Through the years, Ron has been involved in so many television and film roles dating back to The Mac Davis Show in the early 70’s. More recently, he had a recurring role on “The West Wing” as a slick strategist for the president.
He was a very good actor, he commanded your attention when he was on screen, and he’ll be sorely missed…
AND FINALLY, YANKEES NEWS…
Ah, let’s talk about the Yankees! I love it! Yankees, Yankees, Yankees…24/7 from here on out! Yeah!
- The Yankees routed the Philadelphia Phillies today, 12-0. Nick Swisher played first base, and had 3 RBI. Joba Chamberlain pitched three shutout innings of two-hit ball. He also had 3 strikeouts. Kei Igawa continues to pitch well, but I’d definitely take the ‘sell high’ approach with him (even if it means paying part of his contract to unload him).
- LP Zach Kroenke, 25, who was chosen by the Florida Marlins in December’s Rule 5 Draft, was returned to the Yankees on Monday. He has been assigned to AA Trenton. Sorry, Zach, but I am glad you had a miserable time in the Florida training camp. Welcome back…
- Both 2B Robinson Cano and P Damaso Marte received good news from the results of their respective MRI’s. Cano has bursitis of the right shoulder, and Mare has inflammation of the left shoulder. So, both should be back in action before long…
- Good luck to former Yankees C Pudge Rodriguez who has signed a one-year deal with the Houston Astros.
- In a non-Yankees note of interest to most likely only me, Denver Broncos QB Jay Cutler had a very acrimonious meeting with new head coach Josh McDaniels over the weekend, and has demanded to be traded. The Vikings deny interest, but the Minnesota papers seem to follow every step of the action between Cutler and the Broncos with great detail. I personally think Jay would look pretty good in purple and gold…

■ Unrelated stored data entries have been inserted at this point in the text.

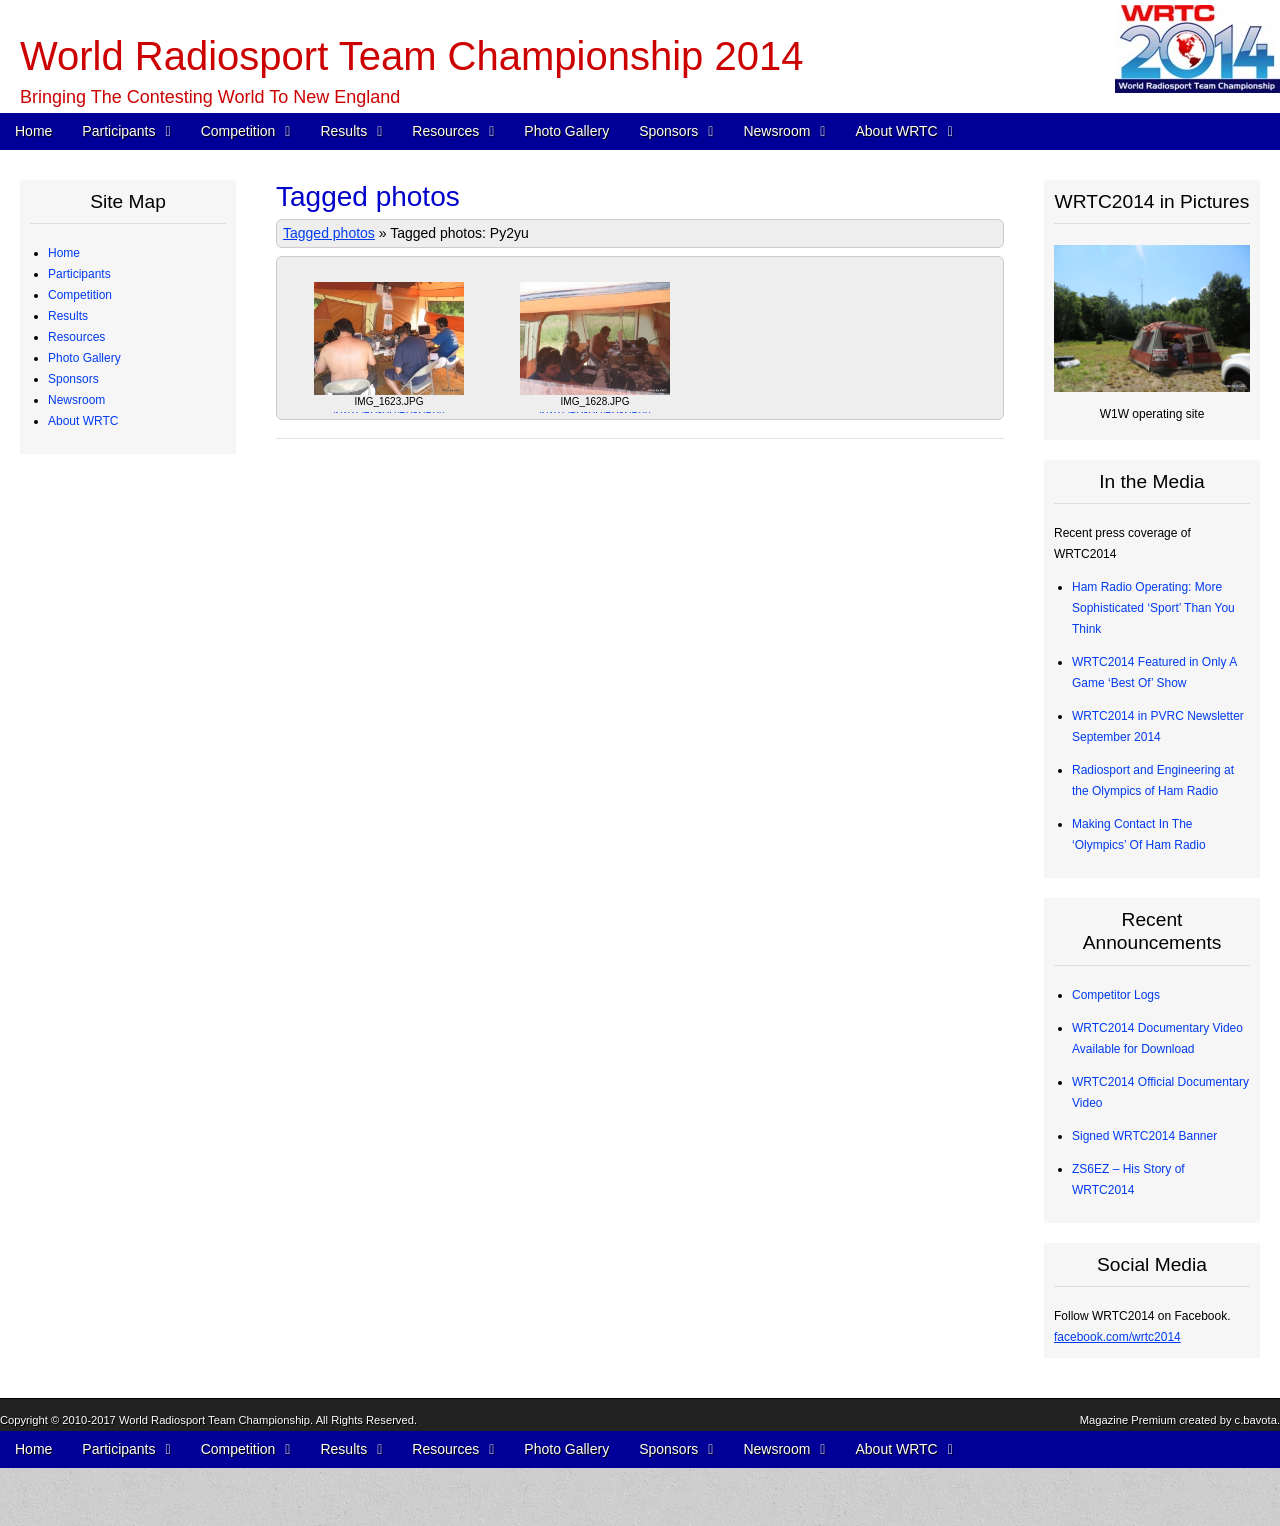 This screenshot has height=1526, width=1280. Describe the element at coordinates (109, 1114) in the screenshot. I see `Press Quick Start` at that location.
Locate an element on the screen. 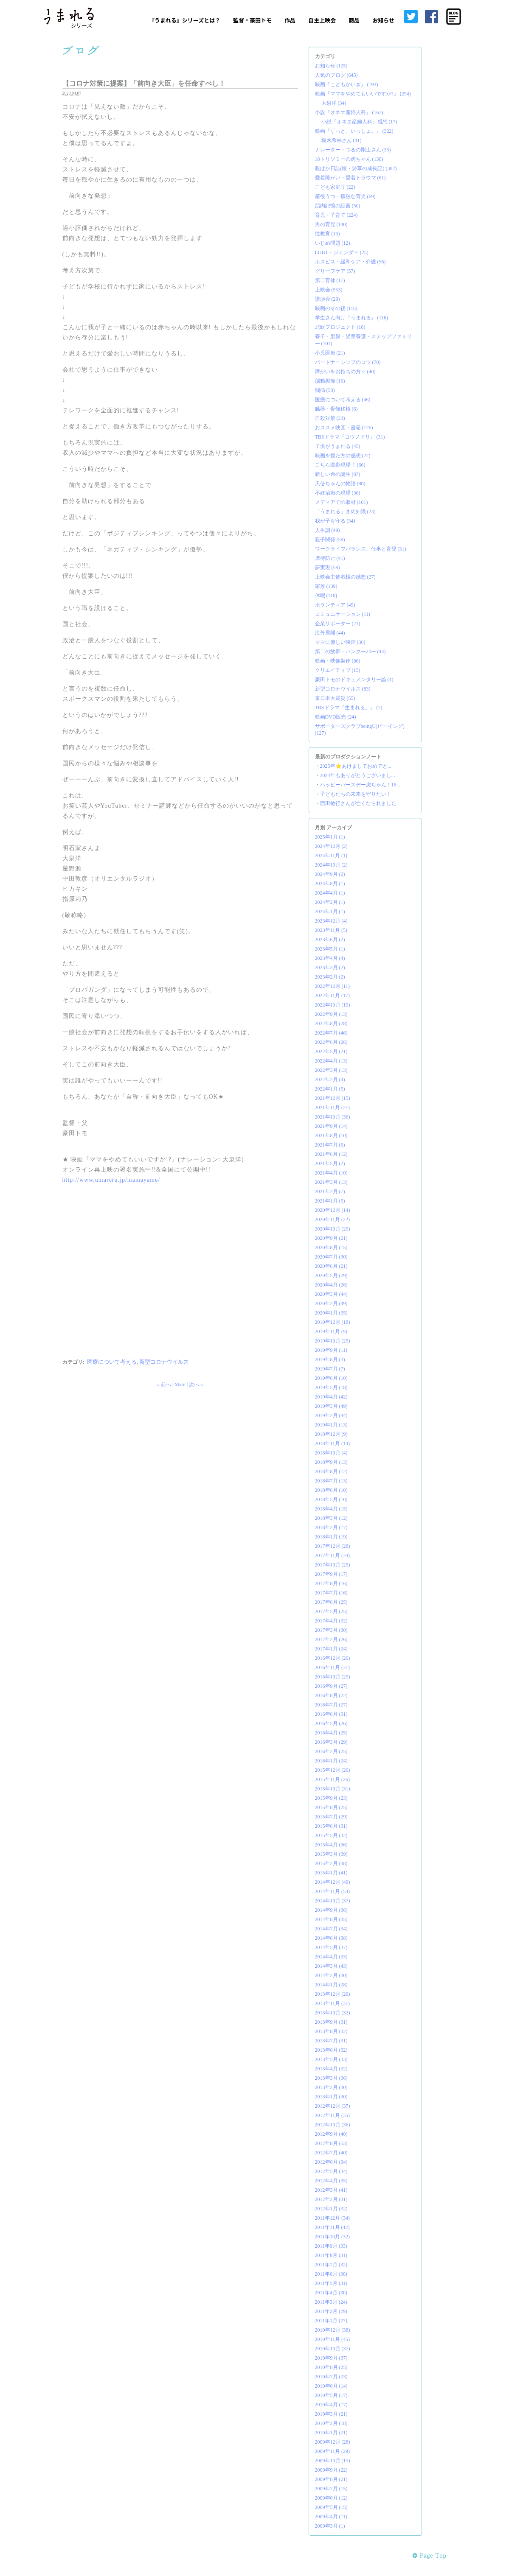 The height and width of the screenshot is (2576, 506). 2021年3月 (13) is located at coordinates (331, 1182).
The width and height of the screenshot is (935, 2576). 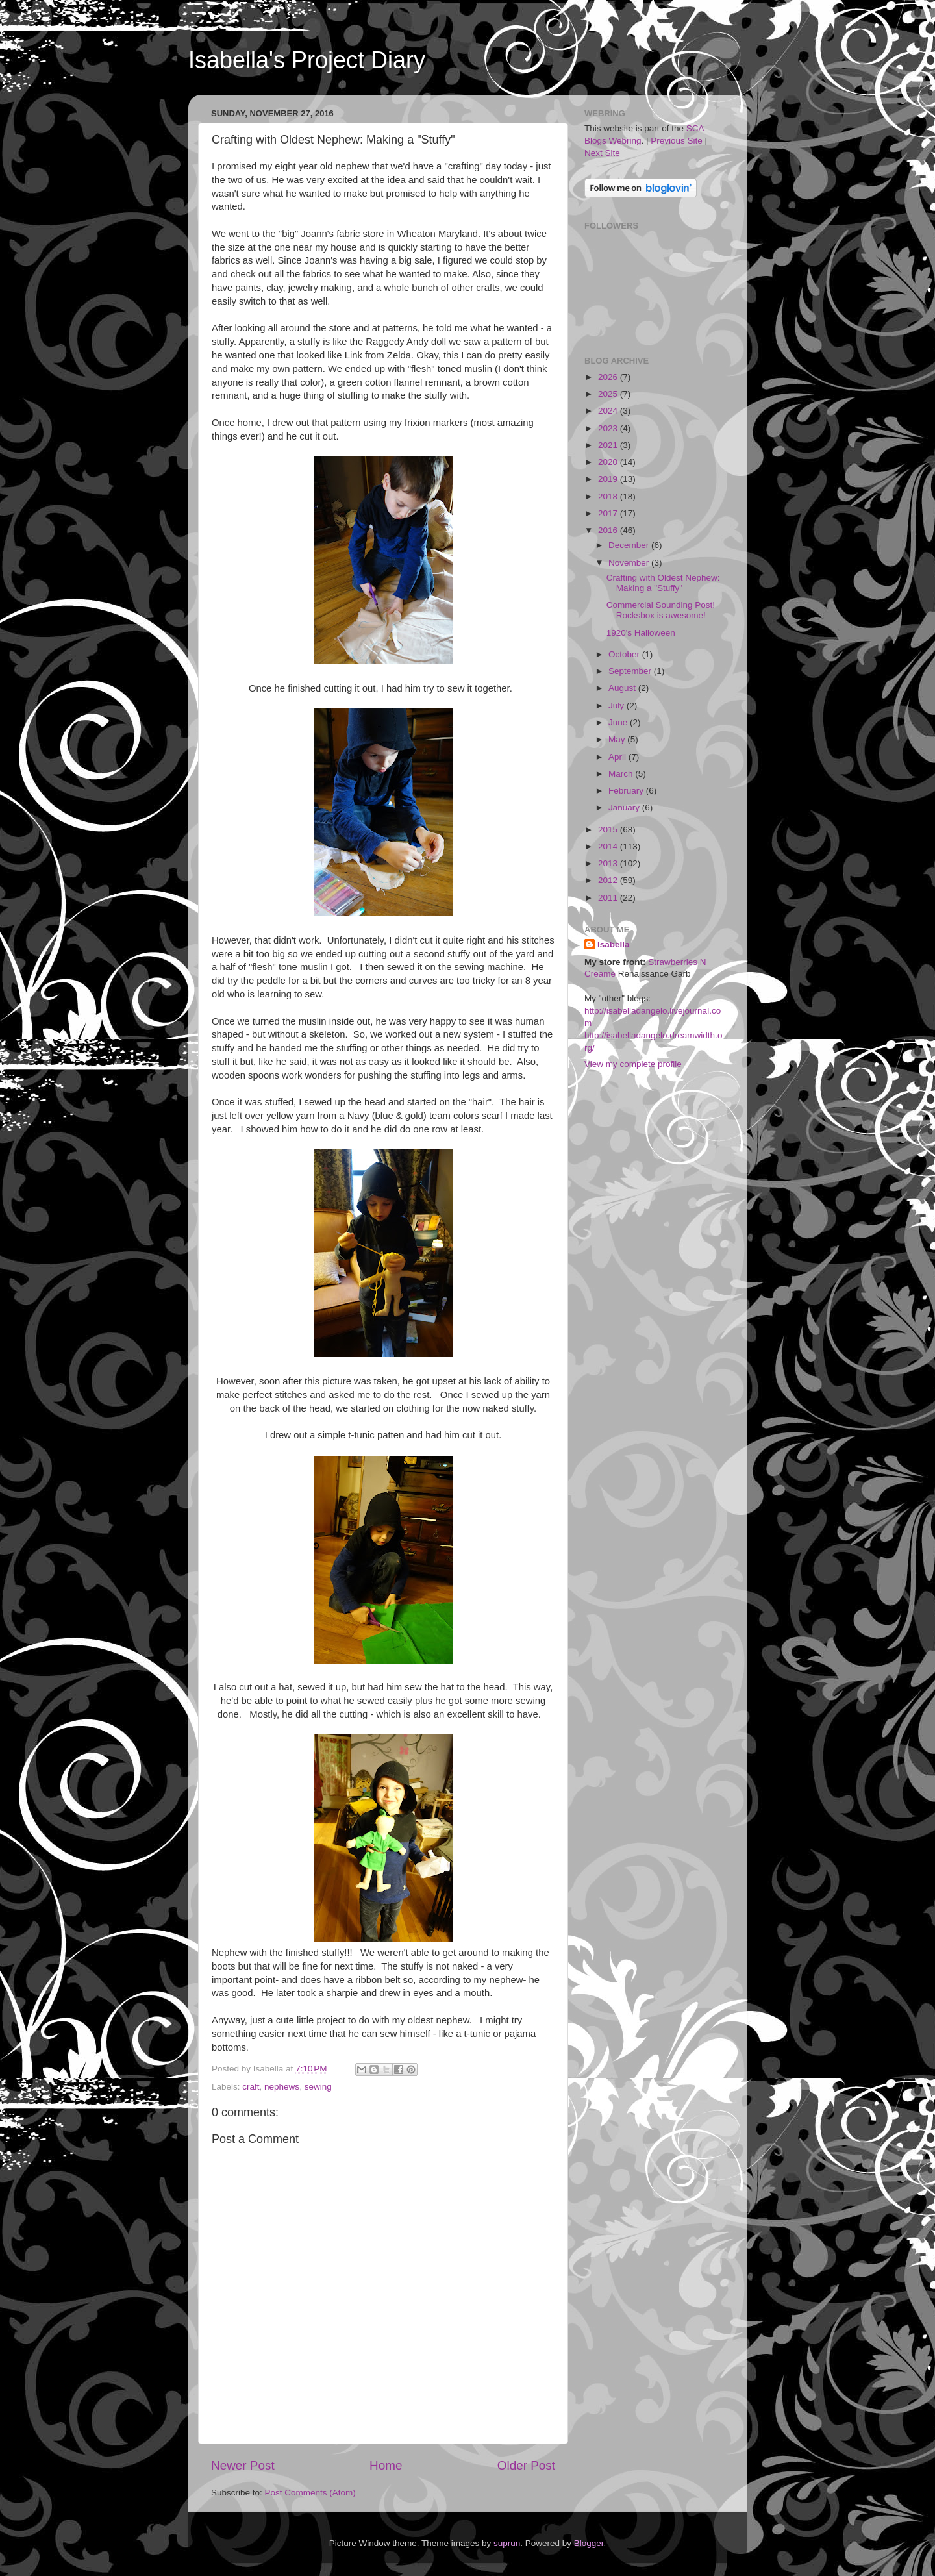 What do you see at coordinates (250, 2087) in the screenshot?
I see `craft` at bounding box center [250, 2087].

It is great to be back in Yankeeville! Hopefully, my guys won’t let me down next month when the Great Showdown II with Julia of Julia’s Rants takes place (the weekend series between the Yankees and Red Sox on April 24th through 26th).
With all sincerity, I do want to thank Julia for the incredible sportsmanship and good humor that she displayed during our first showdown. I know, without a doubt, that it would have been no different had she lost. We are very privileged to have her as one of our leading bloggers, and she continues to work harder than anyone I know at making MLB Blogs an incredible experience for everyone.